What to work on:
Leave the pictures out. Retype exactly the lines below from the one containing "司繼續跟美方聯絡，希望爭取展延時間，但現在問題是相" through the one containing "Hoteles en la costa", and no others.

START The data

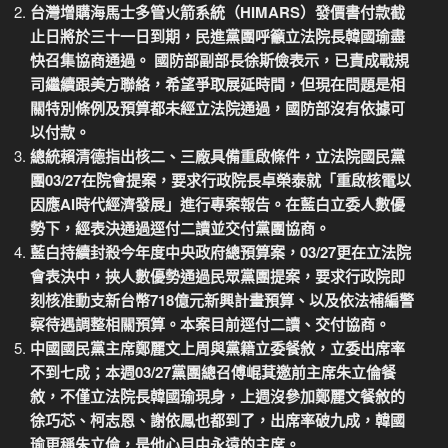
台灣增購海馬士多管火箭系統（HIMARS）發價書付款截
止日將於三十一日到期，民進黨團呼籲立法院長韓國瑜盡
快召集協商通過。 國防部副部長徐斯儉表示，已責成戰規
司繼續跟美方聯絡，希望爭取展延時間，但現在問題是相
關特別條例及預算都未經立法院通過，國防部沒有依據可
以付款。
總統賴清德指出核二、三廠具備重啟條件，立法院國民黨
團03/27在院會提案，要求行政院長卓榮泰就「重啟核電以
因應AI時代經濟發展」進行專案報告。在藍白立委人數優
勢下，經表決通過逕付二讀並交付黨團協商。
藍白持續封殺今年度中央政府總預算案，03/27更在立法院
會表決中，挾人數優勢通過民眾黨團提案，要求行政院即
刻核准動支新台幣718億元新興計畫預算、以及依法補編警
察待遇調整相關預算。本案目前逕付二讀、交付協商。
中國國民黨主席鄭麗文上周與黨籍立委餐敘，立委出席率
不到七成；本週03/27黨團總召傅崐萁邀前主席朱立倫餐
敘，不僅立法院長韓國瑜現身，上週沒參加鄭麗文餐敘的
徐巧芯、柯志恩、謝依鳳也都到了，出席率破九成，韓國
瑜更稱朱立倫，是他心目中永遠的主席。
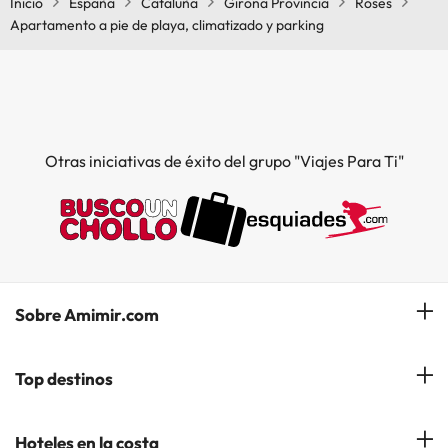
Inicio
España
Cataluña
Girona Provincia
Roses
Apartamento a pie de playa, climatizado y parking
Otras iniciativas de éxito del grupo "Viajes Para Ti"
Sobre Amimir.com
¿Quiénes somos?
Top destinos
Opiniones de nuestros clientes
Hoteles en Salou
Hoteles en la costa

END The data
START The data

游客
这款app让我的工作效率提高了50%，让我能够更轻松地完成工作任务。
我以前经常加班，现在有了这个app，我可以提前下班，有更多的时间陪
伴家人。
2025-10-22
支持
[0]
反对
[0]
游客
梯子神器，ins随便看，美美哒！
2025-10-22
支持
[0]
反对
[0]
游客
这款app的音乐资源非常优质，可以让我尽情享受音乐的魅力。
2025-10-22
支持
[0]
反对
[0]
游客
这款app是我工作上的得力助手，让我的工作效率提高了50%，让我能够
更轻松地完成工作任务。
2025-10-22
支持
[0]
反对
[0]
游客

END The data
START The data

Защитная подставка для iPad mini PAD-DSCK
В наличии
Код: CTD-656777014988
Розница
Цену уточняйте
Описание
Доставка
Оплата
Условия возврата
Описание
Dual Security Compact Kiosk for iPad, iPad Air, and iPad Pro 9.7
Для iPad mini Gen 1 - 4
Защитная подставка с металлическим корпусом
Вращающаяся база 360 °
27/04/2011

END The data

Response:
司繼續跟美方聯絡，希望爭取展延時間，但現在問題是相
關特別條例及預算都未經立法院通過，國防部沒有依據可
以付款。
總統賴清德指出核二、三廠具備重啟條件，立法院國民黨
團03/27在院會提案，要求行政院長卓榮泰就「重啟核電以
因應AI時代經濟發展」進行專案報告。在藍白立委人數優
勢下，經表決通過逕付二讀並交付黨團協商。
藍白持續封殺今年度中央政府總預算案，03/27更在立法院
會表決中，挾人數優勢通過民眾黨團提案，要求行政院即
刻核准動支新台幣718億元新興計畫預算、以及依法補編警
察待遇調整相關預算。本案目前逕付二讀、交付協商。
中國國民黨主席鄭麗文上周與黨籍立委餐敘，立委出席率
不到七成；本週03/27黨團總召傅崐萁邀前主席朱立倫餐
敘，不僅立法院長韓國瑜現身，上週沒參加鄭麗文餐敘的
徐巧芯、柯志恩、謝依鳳也都到了，出席率破九成，韓國
瑜更稱朱立倫，是他心目中永遠的主席。
Inicio
España
Cataluña
Girona Provincia
Roses
Apartamento a pie de playa, climatizado y parking
Otras iniciativas de éxito del grupo "Viajes Para Ti"
Sobre Amimir.com
¿Quiénes somos?
Top destinos
Opiniones de nuestros clientes
Hoteles en Salou
Hoteles en la costa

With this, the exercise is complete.